Michaela Martin was a single mom who needed child care in order to attend community college. Unfortunately, her campus child care center had a two- to three-year waitlist, and her program was only two years. When she tried to engage the college’s administration about her child care concerns, she was told that first the college needed data about how many students had children in need of care. But the college did not collect this data at the time.
After years of effort, first as an Oregon State University transfer student, and now as a law student at the University of LaVerne in California, Michaela has helped ensure that this is about to change for Oregon college students.
The state of Oregon just passed Senate Bill 564, officially entered at Michaela’s request, that will allow students to identify whether they are parents or acting as parents or guardians on forms used annually to collect demographic information at public post-secondary education institutions, including community colleges and public universities. In addition to biological parents, this language was carefully crafted to include custodial grandparents, step-parents, sibling-caregivers, and others who are caring for children during college. The institutions will share the data with the state, and it will then be reported publicly.
This seems like a simple, even minor, change: a couple more questions on a form. But those few questions will make a huge difference in the lives of student parents.
We know that about one in five undergraduate students in the U.S., and about one in three graduate students is a parent, but beyond that, we don’t have very much hard data. The National Center for Education Statistics (NCES) only provides regional-level data, and there is no other data available to identify or track student parents at the institutional or state level. Regional data for the Western region (which includes Oregon) reflects about the same student parent enrollment levels as national data, according to an Institute for Women’s Policy Research state fact sheet on Oregon student parents.

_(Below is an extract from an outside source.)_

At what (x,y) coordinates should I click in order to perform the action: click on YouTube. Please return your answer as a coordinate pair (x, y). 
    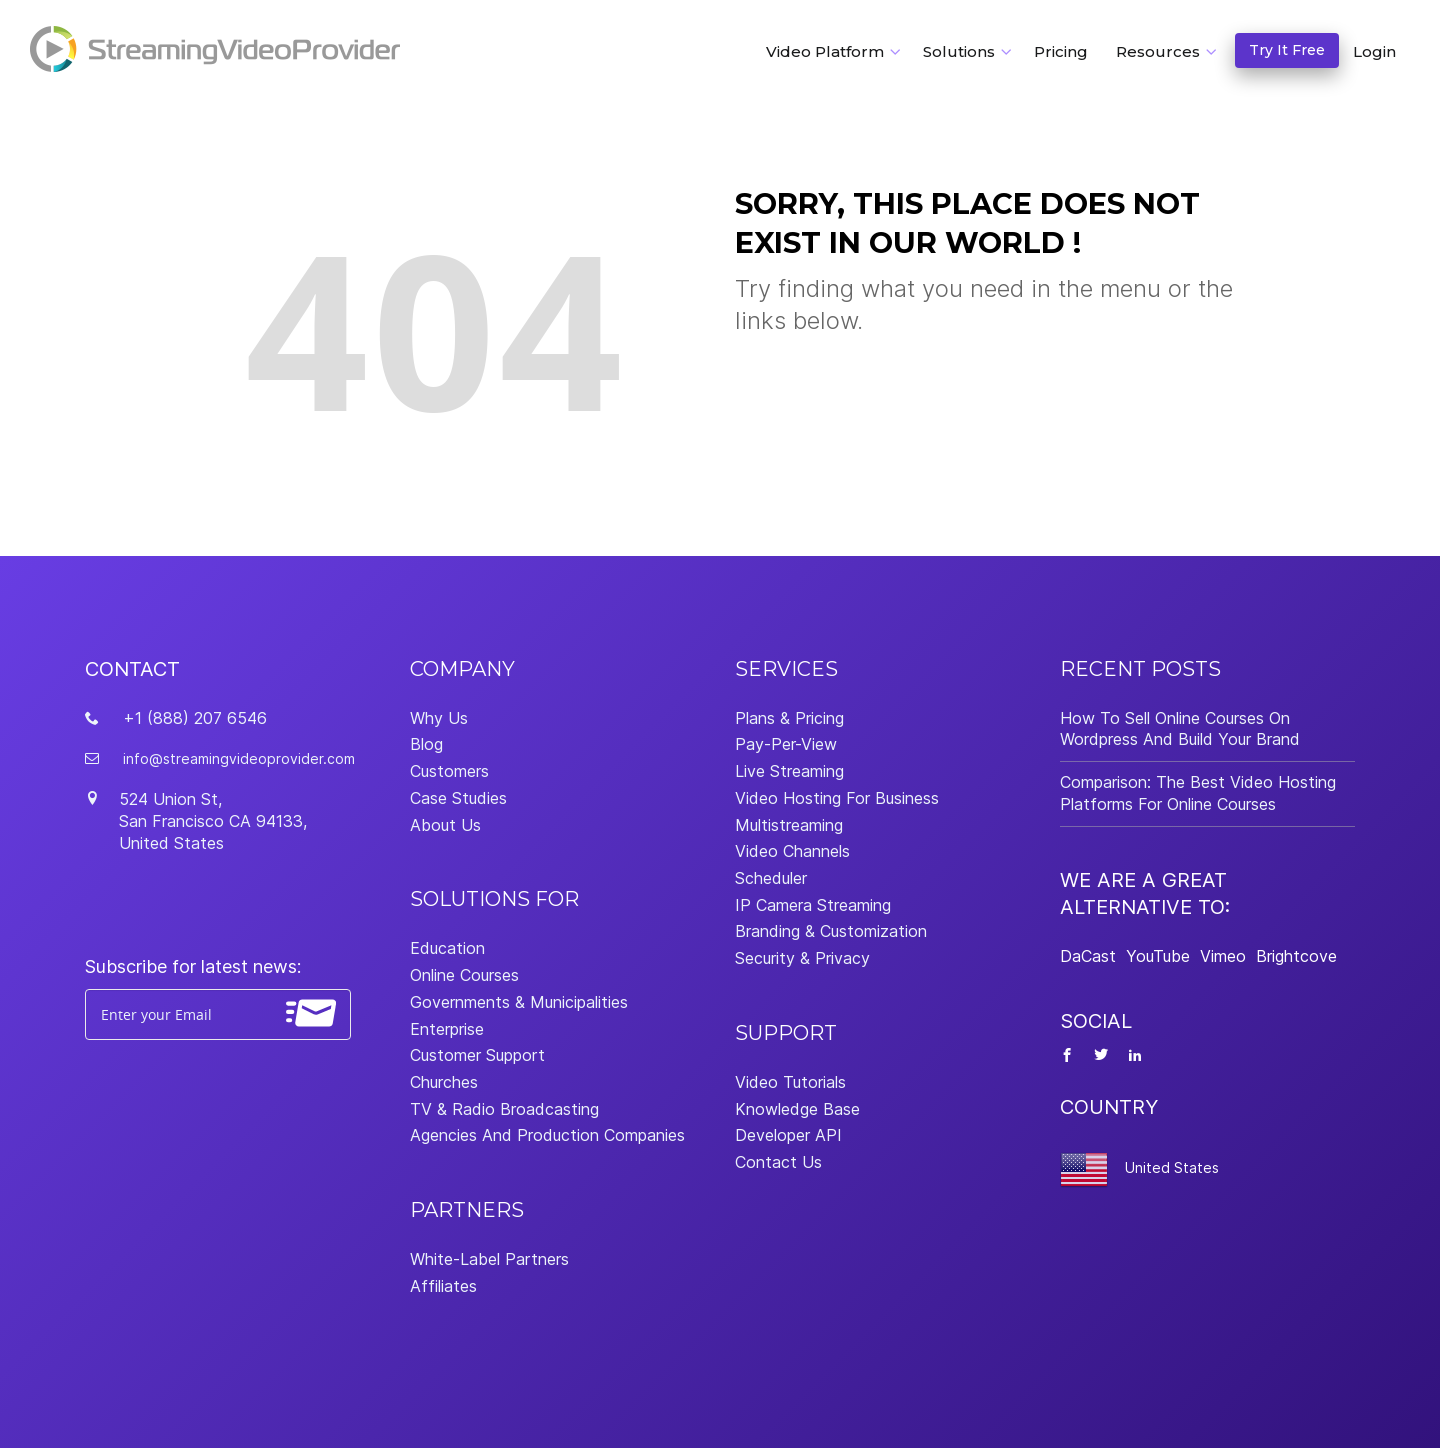     Looking at the image, I should click on (1158, 956).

The only way many colleges have a sense of how many student parents attend is based on FAFSA, the financial aid form students fill out that asks whether they have any dependents. But some students don’t file a FAFSA or report their children as dependents, for a variety of reasons, resulting in an underestimate of the student parent population. Thus, even NCES data may underestimate the number of student parents, and is unlikely to capture many who are “acting as a parent” but are not the biological parents of the children that they care for.
As a research scientist, I know the power that data holds. For student parents, data holds the power to tell colleges who their students are and what they need to succeed. Because many institutions currently don’t know how many student parents attend, they don’t have the information they need to provide critical services like childcare, family housing, or student parent resource centers. As an expert on student parent programs, and the former Director of the National Center for Student Parent Programs, I have been contacted by student parents from across the country who have been told by their colleges that they cannot justify expanded programs and support without the data. Sometimes these students are told by college administrators that if they could come back with data about student parent enrollment at their college, then the administrators might be able to help.